# Changing my Clothes



## CharlesA (Jun 24, 2013)

My workspace is not air conditioned. And now we are in the heat of summer, and I am sweating way too much. I've been wearing jeans and my favorite cotton polos this summer, but they have just been getting soaked through with sweat. I just made a change to a lightweight wicking fishing polo with a vented mesh back, and some older lightweight wicking fishing pants. i can't believe how much difference it makes in my comfort level. I'm even more likely to go to the shop to begin with.


----------



## MrUnix (May 18, 2012)

Shorts, t-shirt and flip-flops work for me - Although, that is normal attire for pretty much everything here in Florida except during our three day winters 

Cheers,
Brad

PS: It does create some excitement when welding though… when the sparks and slag starts hitting your feet!


----------



## Yonak (Mar 27, 2014)

> Shorts, t-shirt and flip-flops work for me
> 
> - Brad


I'm sure that works you. For myself, I recently went from soft top shoes to steel-toed after I dropped a board on my foot and broke my big toe.


----------



## ClammyBallz (Apr 16, 2015)

I wear shirts like that all summer long, unfortunately, I start to break a sweat when it hits 65F and I have to do physical labor. The downside is the polyester shirts get pulls in them real easy, but I usually find them on the clearance rack late summer for $5 and stock up.


----------



## JoeinGa (Nov 26, 2012)

Mr Unix … "when the sparks and slag starts hitting your feet"

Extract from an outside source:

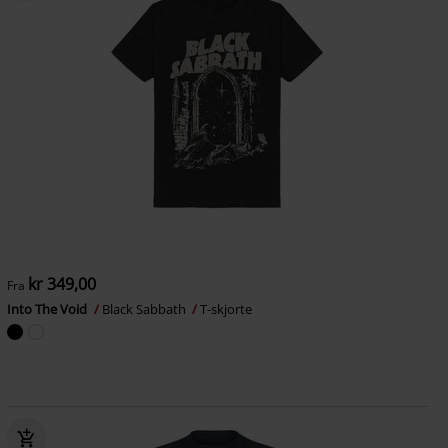
kr 349,00
Fra
Into The Void
Black Sabbath
T-skjorte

Yup, been there, done that. Dont wear sandals but I do were shorts all the time. And when the welding drips fall between the top of my sock and the tongue of my shoe there isnt much you can do but jump around and swear a lot.


----------



## Mahdeew (Jul 24, 2013)

Shorts, sandals and no shirt. I do wear a straw hat if I am outside.


----------



## BillWhite (Jul 23, 2007)

Man you had me creepin' out. I thought that you were gonna post a video. 
Bill


----------



## ClammyBallz (Apr 16, 2015)

> Shorts, sandals and no shirt. I do wear a straw hat if I am outside.
> 
> - mrjinx007


http://egotvonline.com/wp-content/uploads/2011/07/overalls-***********************************.jpg


----------



## Mahdeew (Jul 24, 2013)

Haha…. With 98% humidity, index of 115 its like jumping in the pool with you clothes on before going to the shop around here. Unfortunately, I do have to wear my glasses which I am constantly wiping dry.


----------



## Bonka (Apr 13, 2012)

I stay in the house. In FL I do WW in the winter, spring and fall.


----------



## rwe2156 (May 7, 2014)

Brad +++.
Talking about flip flops, a couple week ago I was sharpening a 1/4" chisel for a plow plane when I went to install it I didn't have it hooked in the adjuster it fell *right through the dog hole in my bench* and hit the side of my big toe. Not given' up my flip flops, tho.

Gerald +++++++ Lately I just stay in side, do my sketching, lay out some carving, drink my jamaica tea.

Here's what I've been facing over the last few weeks:










This is today (right now)









This is at 7AM this morning:









That second one what we call bear catching weather.

And dog days haven't even started yet!!

s/
Waiting for September in NE FL


----------



## JeffP (Aug 4, 2014)

Think'in about going commando.

Saw stop uses a hotdog for their testing…so I feel safe.


----------



## Nubsnstubs (Aug 30, 2013)

> Man you had me creepin out. I thought that you were gonna post a video.
> Bill
> 
> - Bill White


Bill, I had some doubts also. I thought it had to do with loading and shorts. heheheeh Boy, I'm glad I was wrong…...... hehehe
Sorry Charles, but the devil made me do it…... Jerry In Tucson)........ Jerry (in Tucson)


----------



## Tugboater78 (May 26, 2012)

Blue jeans tshirt steeltoed workboots.. all year..

But i enjoy suffering..


----------



## Hinge (Oct 11, 2013)

JeffP, you are such a tease…you bad boy.


----------



## klassenl (Feb 13, 2011)

Not in my shop…...but the other day it was probably 35c (90f) and we were working on the south side of the building, doing a job that required a lot of grunting and the safety program demanded we wear steel toe boots, pants, proper shirts and hard hats. It was tough.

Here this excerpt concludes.